◆ **Requirement**
Report the number of lines in the records below that contain the word "difference", and nothing more.

Saved data entries
>>>

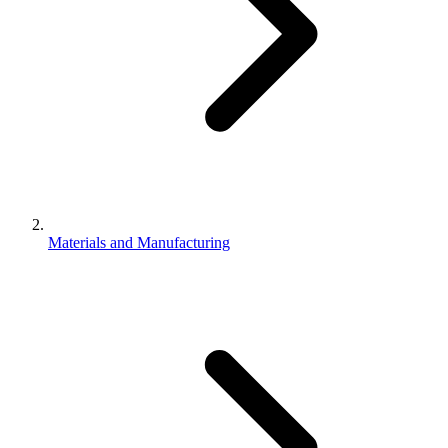
Materials and Manufacturing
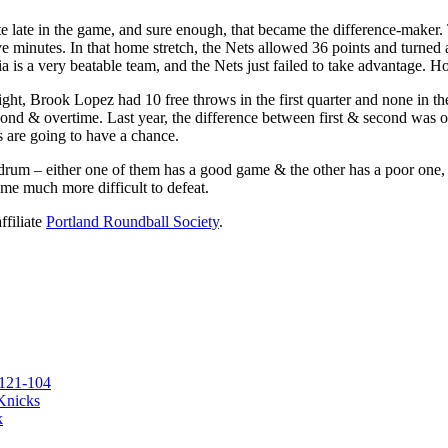
te late in the game, and sure enough, that became the difference-maker. 
lve minutes. In that home stretch, the Nets allowed 36 points and turned
a is a very beatable team, and the Nets just failed to take advantage. Hop
ht, Brook Lopez had 10 free throws in the first quarter and none in the fi
econd & overtime. Last year, the difference between first & second was onl
ts are going to have a chance.
m – either one of them has a good game & the other has a poor one, or ne
ome much more difficult to defeat.
ffiliate
Portland Roundball Society
.
 121-104
 Knicks
k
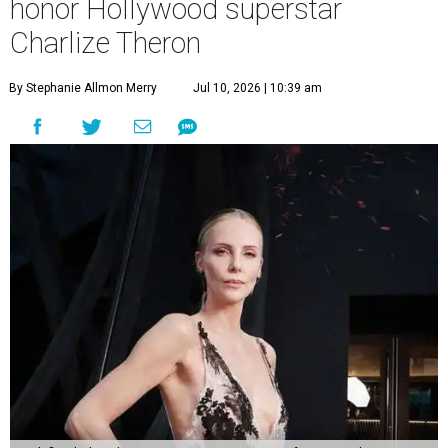
honor Hollywood superstar
Charlize Theron
By Stephanie Allmon Merry
Jul 10, 2026 | 10:39 am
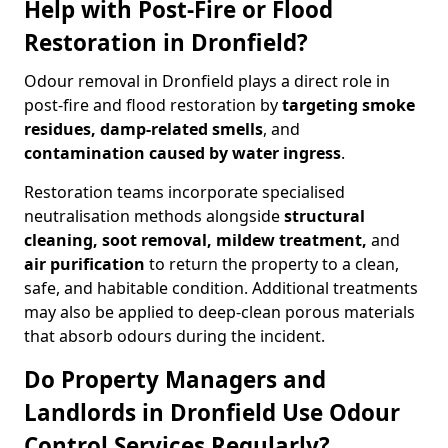
Help with Post-Fire or Flood
Restoration in Dronfield?
Odour removal in Dronfield plays a direct role in
post-fire and flood restoration by
targeting smoke
residues, damp-related smells
, and
contamination caused by water ingress
.
Restoration teams incorporate specialised
neutralisation methods alongside
structural
cleaning, soot removal, mildew treatment,
and
air purification
to return the property to a clean,
safe, and habitable condition. Additional treatments
may also be applied to deep-clean porous materials
that absorb odours during the incident.
Do Property Managers and
Landlords in Dronfield Use Odour
Control Services Regularly?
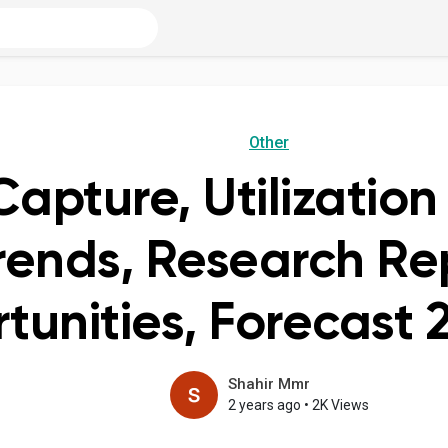
Other
apture, Utilizatio
rends, Research Re
tunities, Forecast
Shahir Mmr
2 years ago
•
2K Views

<<<

◆ **Finished exercise**
2